[Data for the task — start]
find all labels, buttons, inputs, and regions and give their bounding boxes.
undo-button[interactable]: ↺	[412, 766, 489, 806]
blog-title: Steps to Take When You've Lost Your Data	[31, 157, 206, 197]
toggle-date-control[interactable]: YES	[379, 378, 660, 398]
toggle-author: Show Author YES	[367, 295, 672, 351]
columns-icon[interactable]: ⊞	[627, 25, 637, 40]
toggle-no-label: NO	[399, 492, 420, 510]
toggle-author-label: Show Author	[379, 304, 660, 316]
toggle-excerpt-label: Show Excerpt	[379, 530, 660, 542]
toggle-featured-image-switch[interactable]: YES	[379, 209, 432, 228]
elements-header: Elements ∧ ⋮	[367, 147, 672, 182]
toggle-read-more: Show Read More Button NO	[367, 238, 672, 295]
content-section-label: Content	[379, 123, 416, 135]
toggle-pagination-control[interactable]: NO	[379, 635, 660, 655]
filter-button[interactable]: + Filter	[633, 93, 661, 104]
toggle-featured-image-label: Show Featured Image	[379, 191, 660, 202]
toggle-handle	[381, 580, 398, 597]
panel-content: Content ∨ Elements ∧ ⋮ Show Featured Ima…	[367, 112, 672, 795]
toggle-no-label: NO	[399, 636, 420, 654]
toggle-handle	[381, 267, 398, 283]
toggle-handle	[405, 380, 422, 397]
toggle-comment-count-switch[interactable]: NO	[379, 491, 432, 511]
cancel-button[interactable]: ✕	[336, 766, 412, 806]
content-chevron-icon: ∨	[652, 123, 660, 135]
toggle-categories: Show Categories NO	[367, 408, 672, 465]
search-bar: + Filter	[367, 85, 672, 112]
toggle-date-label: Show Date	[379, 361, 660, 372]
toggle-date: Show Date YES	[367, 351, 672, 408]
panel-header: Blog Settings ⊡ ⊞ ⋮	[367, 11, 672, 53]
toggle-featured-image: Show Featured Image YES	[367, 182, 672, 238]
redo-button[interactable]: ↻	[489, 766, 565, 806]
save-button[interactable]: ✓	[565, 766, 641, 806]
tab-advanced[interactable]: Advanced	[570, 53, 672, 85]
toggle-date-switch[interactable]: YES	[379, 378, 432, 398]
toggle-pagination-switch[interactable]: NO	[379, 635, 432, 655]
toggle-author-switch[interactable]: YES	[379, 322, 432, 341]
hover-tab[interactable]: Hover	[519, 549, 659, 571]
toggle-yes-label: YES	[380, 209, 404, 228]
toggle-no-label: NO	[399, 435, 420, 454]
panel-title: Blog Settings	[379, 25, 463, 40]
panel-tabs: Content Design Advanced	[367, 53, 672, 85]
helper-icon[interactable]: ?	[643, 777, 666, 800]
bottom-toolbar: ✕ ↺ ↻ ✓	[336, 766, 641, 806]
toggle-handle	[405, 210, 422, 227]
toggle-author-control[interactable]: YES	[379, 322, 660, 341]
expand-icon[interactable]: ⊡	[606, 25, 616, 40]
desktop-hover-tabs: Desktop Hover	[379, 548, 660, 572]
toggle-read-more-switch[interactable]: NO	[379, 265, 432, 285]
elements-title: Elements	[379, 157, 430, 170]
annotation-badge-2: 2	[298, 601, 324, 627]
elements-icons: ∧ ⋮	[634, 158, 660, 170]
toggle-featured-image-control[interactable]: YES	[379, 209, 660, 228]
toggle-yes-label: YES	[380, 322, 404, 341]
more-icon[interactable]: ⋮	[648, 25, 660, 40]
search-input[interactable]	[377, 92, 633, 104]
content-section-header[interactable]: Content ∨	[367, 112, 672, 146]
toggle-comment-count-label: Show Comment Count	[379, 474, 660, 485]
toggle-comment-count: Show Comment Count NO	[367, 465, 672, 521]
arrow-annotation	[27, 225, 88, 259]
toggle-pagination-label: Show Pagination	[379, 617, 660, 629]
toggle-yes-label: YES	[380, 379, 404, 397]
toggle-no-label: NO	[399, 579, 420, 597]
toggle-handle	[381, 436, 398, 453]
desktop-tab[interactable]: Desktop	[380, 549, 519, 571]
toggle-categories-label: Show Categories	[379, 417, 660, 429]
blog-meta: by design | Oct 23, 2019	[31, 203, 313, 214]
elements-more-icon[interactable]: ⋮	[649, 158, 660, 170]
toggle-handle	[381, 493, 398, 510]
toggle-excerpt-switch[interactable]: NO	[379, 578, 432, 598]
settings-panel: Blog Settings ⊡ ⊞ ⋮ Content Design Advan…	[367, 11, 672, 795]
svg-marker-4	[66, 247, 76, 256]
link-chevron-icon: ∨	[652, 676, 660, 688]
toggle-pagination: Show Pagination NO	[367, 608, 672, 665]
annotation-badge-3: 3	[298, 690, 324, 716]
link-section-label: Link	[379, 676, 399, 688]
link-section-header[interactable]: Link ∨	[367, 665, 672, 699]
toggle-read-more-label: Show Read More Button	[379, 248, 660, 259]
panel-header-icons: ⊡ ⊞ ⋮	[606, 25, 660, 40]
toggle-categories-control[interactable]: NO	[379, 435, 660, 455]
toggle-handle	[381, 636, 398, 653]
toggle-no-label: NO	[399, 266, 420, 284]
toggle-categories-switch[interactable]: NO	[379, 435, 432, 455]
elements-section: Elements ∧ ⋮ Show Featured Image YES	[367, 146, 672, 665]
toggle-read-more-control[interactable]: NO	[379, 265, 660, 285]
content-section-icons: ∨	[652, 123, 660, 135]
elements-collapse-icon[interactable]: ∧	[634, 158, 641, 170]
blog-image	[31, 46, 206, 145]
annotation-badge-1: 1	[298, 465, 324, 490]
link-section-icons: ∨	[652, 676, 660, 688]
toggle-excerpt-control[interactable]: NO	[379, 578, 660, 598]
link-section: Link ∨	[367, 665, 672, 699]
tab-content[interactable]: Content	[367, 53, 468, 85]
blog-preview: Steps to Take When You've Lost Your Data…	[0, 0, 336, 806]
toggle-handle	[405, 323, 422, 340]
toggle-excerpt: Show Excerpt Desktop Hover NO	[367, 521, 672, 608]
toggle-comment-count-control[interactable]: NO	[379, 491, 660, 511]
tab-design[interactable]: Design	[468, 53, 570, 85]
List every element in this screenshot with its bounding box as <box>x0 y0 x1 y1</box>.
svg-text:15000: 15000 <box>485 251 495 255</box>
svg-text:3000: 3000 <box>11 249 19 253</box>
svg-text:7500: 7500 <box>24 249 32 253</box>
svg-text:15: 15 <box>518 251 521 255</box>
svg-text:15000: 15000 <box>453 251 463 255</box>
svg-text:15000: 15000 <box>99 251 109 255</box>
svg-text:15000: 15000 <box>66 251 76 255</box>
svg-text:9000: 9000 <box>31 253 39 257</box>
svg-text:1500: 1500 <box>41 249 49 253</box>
[Data for the task — finish]
Problem description -> Give the number of lines in the data above that contain the word "handle", with no accompanying text.

Solved problem -> 8